Anliegen der Ausstellung
Die Ausstellung versucht zu zeigen, wie Cezanne die Strukturen seiner Bilder sichtbar macht und damit die Betrachtenden einlädt, sich mit seinem Malprozess auseinanderzusetzen und daran zu partizipieren. Insbesondere betrifft das die Werke, die unvollendet erscheinen. In ihnen nahm sich der Künstler die Freiheit, Teile der Leinwand unbemalt zu lassen, und gerade im Unvollendeten erzielte er eine neue Harmonie.
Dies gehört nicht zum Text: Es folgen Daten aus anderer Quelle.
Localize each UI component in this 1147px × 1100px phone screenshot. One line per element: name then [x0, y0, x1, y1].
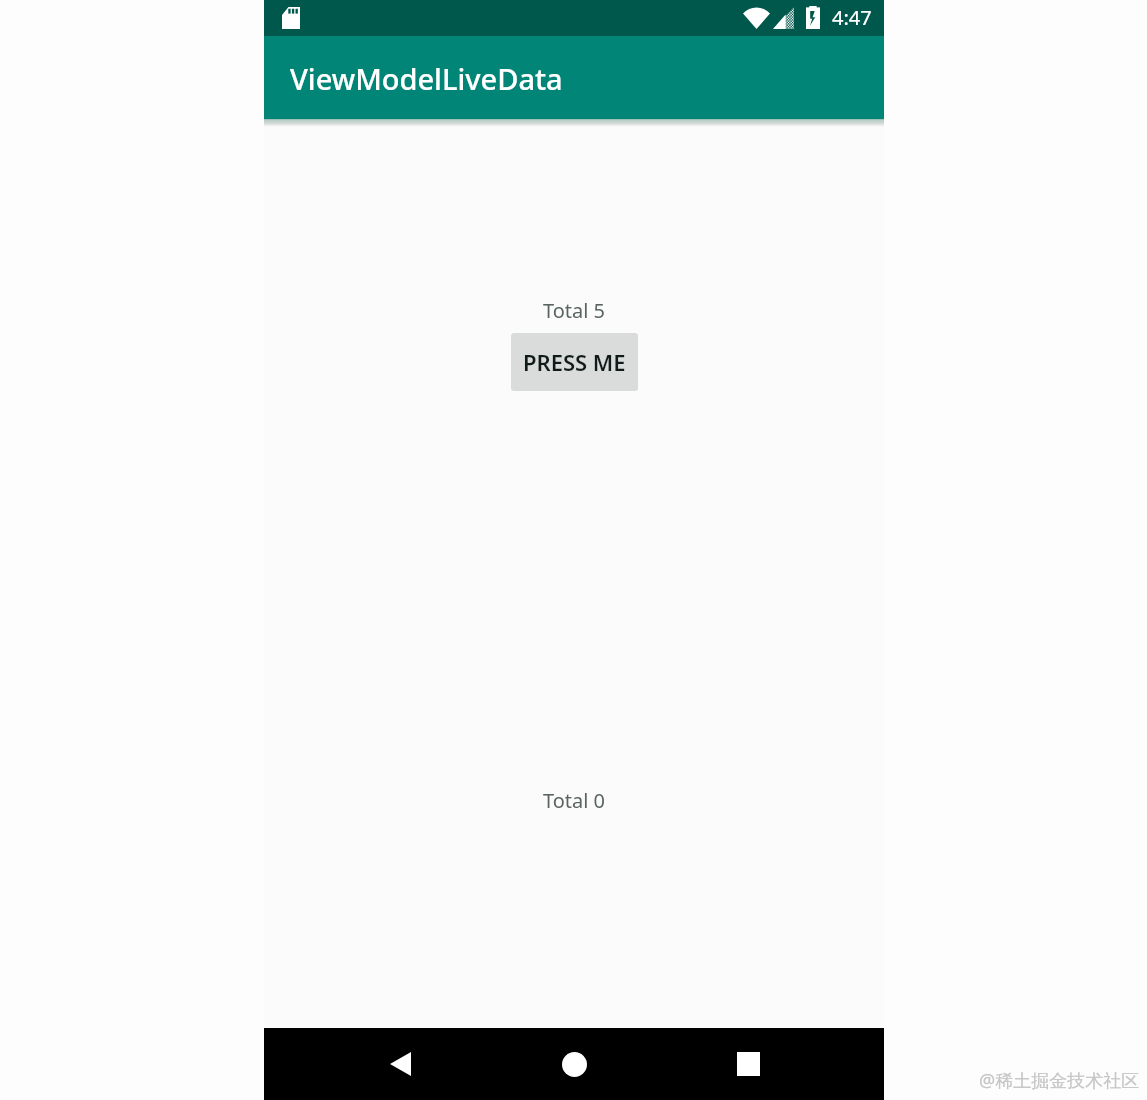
button[interactable]: Home	[487, 1028, 661, 1100]
button[interactable]: PRESS ME	[511, 333, 638, 391]
staticText: Total 5	[543, 297, 606, 324]
staticText: @稀土掘金技术社区	[979, 1068, 1140, 1093]
staticText: ViewModelLiveData	[290, 59, 563, 98]
button[interactable]: Back	[313, 1028, 487, 1100]
button[interactable]: Recent apps	[661, 1028, 835, 1100]
staticText: 4:47	[832, 4, 872, 31]
staticText: Total 0	[543, 787, 606, 814]
staticText: PRESS ME	[523, 347, 626, 377]
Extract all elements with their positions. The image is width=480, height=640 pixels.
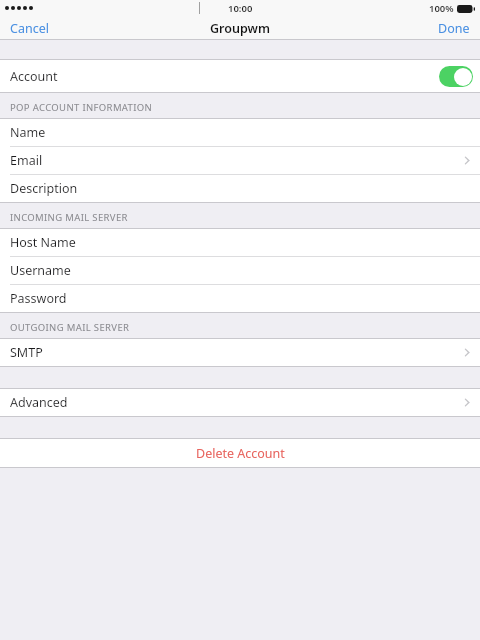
staticText: Delete Account — [196, 445, 285, 462]
button[interactable]: Username — [0, 257, 480, 284]
staticText: POP ACCOUNT INFORMATION — [10, 101, 153, 114]
button[interactable]: SMTP — [0, 339, 480, 366]
button[interactable]: Name — [0, 119, 480, 146]
staticText: INCOMING MAIL SERVER — [10, 211, 128, 224]
button[interactable]: Email — [0, 147, 480, 174]
staticText: Username — [10, 262, 71, 279]
staticText: SMTP — [10, 344, 43, 361]
staticText: Groupwm — [210, 20, 270, 37]
staticText: OUTGOING MAIL SERVER — [10, 321, 130, 334]
button[interactable]: Cancel — [0, 16, 59, 40]
staticText: 100% — [429, 2, 454, 15]
staticText: Name — [10, 124, 46, 141]
button[interactable]: Password — [0, 285, 480, 312]
staticText: Account — [10, 68, 58, 85]
button[interactable]: Account — [0, 60, 480, 92]
staticText: 10:00 — [228, 2, 253, 15]
staticText: Advanced — [10, 394, 68, 411]
button[interactable]: Description — [0, 175, 480, 202]
button[interactable]: Advanced — [0, 389, 480, 416]
staticText: Done — [438, 20, 470, 37]
staticText: Host Name — [10, 234, 76, 251]
button[interactable]: Done — [428, 16, 480, 40]
button[interactable]: Account enabled — [439, 66, 473, 87]
staticText: Password — [10, 290, 67, 307]
button[interactable]: Delete Account — [0, 439, 480, 467]
staticText: Cancel — [10, 20, 49, 37]
button[interactable]: Host Name — [0, 229, 480, 256]
staticText: Description — [10, 180, 78, 197]
staticText: Email — [10, 152, 43, 169]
Diese Kompositionen kennzeichnet eine Art offenes Ende, das den aktiv Betrachtenden die Möglichkeit gewährt, sie in ihrer Vorstellung gedanklich selbst weiter zumalen und zu vervollständigen. Angeregt davon, wird den Besuchenden am Ende des Ausstellungsrundgangs die Gelegenheit geboten, die von Cezanne zu grosser Meisterschaft geführte Aquarelltechnik selbst zu erproben. Die Einrichtung eines Ateliers im Museumsraum zielt darauf ab, das vom Künstler entwickelte Verfahren nicht nur visuell, sondern auch praktisch erlebbar zu machen. (Text: Fondation Beyeler / gekürzt)

INFO: Bis 25.05.26, Fondation Beyeler , Baselstrasse 77, Riehen/Basel. Öffnungszeiten: Täglich von 10 - 18 Uhr, mittwochs bis 20 Uhr.